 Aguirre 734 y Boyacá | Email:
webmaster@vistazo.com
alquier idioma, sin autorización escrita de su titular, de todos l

--*--

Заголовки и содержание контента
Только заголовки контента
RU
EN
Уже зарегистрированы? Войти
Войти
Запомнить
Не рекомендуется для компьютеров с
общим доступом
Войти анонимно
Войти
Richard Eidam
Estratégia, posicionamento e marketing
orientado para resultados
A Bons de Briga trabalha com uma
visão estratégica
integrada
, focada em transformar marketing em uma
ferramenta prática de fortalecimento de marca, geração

--*--

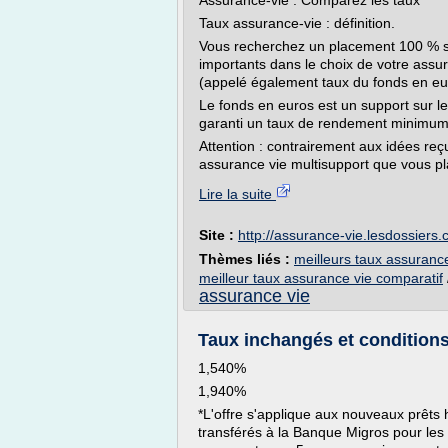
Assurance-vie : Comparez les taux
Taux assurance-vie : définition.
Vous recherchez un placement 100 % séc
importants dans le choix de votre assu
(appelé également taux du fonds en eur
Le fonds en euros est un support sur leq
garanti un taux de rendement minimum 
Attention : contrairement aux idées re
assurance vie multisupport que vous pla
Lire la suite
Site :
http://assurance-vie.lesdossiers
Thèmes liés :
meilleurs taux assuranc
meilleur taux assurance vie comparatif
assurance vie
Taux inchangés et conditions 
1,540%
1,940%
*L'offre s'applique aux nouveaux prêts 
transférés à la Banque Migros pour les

--*--

■ WHAT YOU HAVE TO DO
Lines in the records above that carry the word "Войти" are to be located and copied.

■ RESPONSE BOX
Уже зарегистрированы? Войти
Войти
Войти анонимно
Войти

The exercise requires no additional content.